Eleven of the 20 carload commodity groups posted increases from the comparable week in 2010, including: metallic ores, up 28.1 percent; metals and products, up 18 percent, and petroleum products, up 17.2 percent, the AAR reported.
Grain was down 14.8 percent, and waste and nonferrous scrap was down 9.5 percent, the report said.
Weekly carload volume on Eastern railroads was up 0.4 percent compared with the same week last year and out west was down 0.2 percent compared with the same week in 2010.
For the first 41 weeks of 2011, U.S. railroads reported cumulative volume of 11,935,013 carloads, up 1.7 percent from the same point last year, and 9,367,614 trailers and containers, up 5.3 percent from last year, according to the AAR report.
Combined North American rail volume for the first 41 weeks of 2011 on 13 reporting U.S., Canadian and Mexican railroads totaled 15,603,255 carloads, up 2.1 percent compared with the same point last year, and 11,681,084 trailers and containers, up 5.1 percent compared with last year, the AAR said.
Better weather prods momentum for Rena salvage
Improved weather conditions have opened up a window for the salvage operation of the containership stuck on a reef 25km off the Port of Tauranga, New Zealand.
A total of 171 tons of oil have reportedly been removed from a 772-ton-capacity tank onboard the stricken vessel as of today.
"Their focus now is on getting that flow happening more quickly. They have a range of options they will be testing to speed up the process they will be working through these over the next 24 to 48 hours," MNZ Salvage unit Manager Bruce Anderson in an AAP report.
"The oil is very difficult to work with and is flowing very slowly at present. However, the team will be doing everything they can to get it moving faster.
We have fine weather forecast until Wednesday so we are taking advantage of the good weather while we can," he said.
Several hundred tons of oil has spilled into the ocean and onto beaches since October 5, with 827 tons of waste reportedly recovered to date.
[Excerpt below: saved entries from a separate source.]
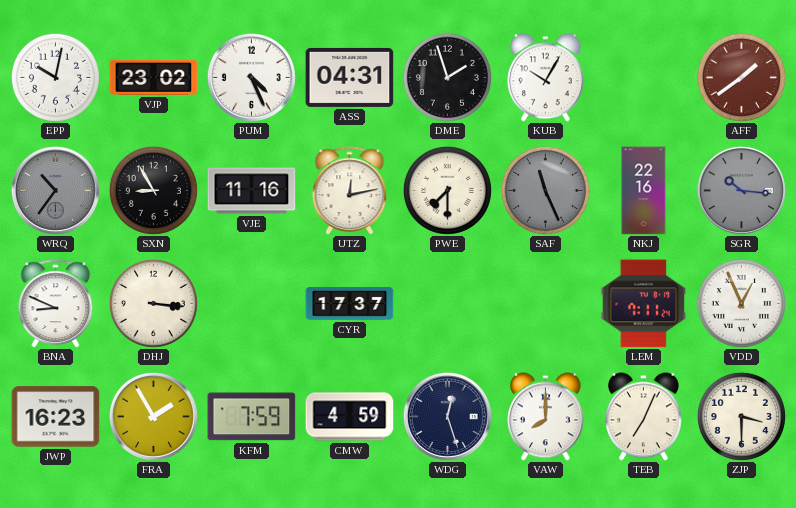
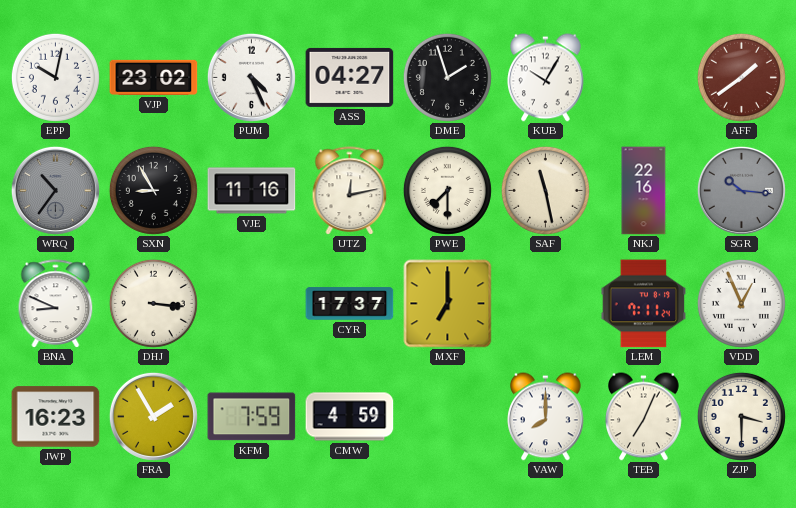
ASS: 04:31 -> 04:27
SAF: 11:26 -> 11:28
SAF dial: grey -> cream
MXF: none -> 7:00
WDG: 12:27 -> none
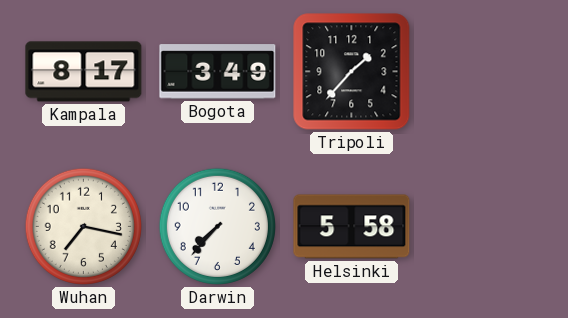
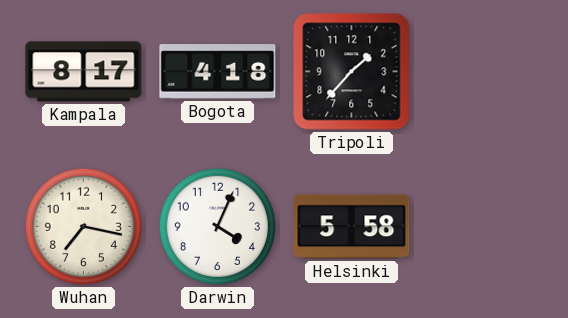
Bogota: 3:49 -> 4:18
Darwin: 7:37 -> 4:04
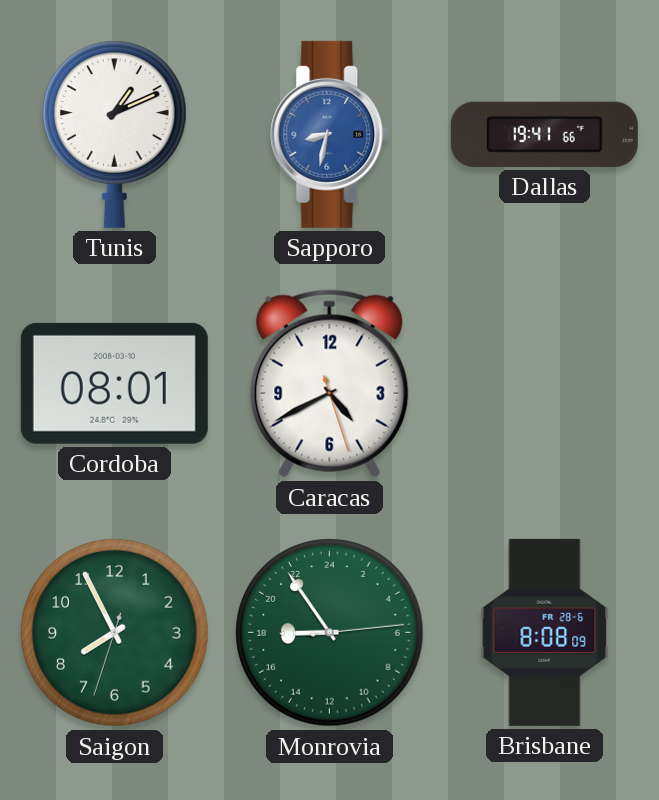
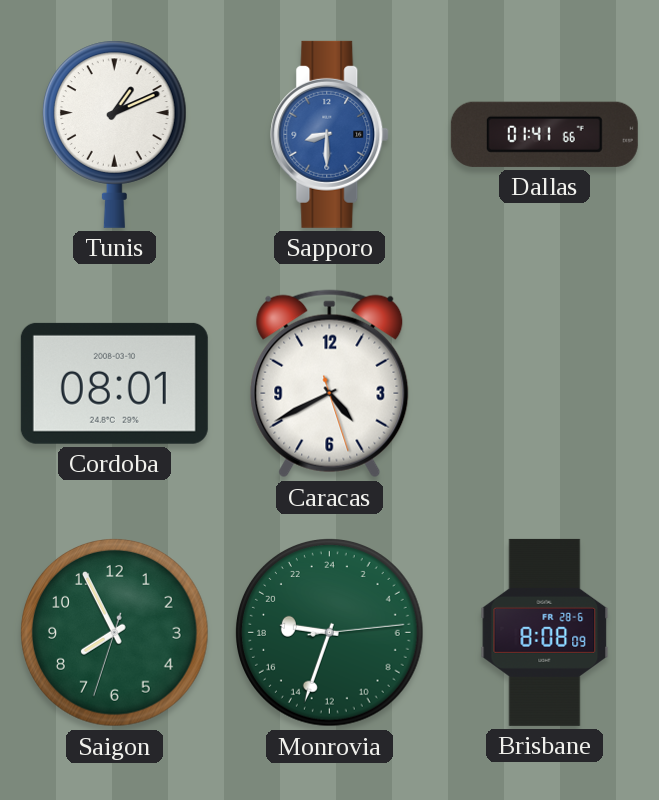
Sapporo: 8:32 -> 8:30
Dallas: 19:41 -> 01:41
Monrovia: 17:54 -> 18:33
A big marijuana bust valued at $7.6 million was reportedly made at the Port of Miami by U.S. Customs and Border Protection officials - the biggest such haul by CBP there in over two years.
The 3,837 pounds of marijuana was detected in a shipping container after a routine search of a ship arrival from Australia that was headed to Colombia, according CBP spokeswoman Norma Morfa.
The vessel had made a reported stopover in Kingston, Jamaica where Customs officials claim the container of marijuana was loaded.
The pot was packed between magnetite, an iron oxide, the Miami Herald reported.
"They're always trying to come up with different ways of bringing in contraband," Morfa said. "This was one of the times when I guess they weren't that smart. It was easy to find ... it wasn't actually hidden."
No arrests have been reported to date as the investigation continues.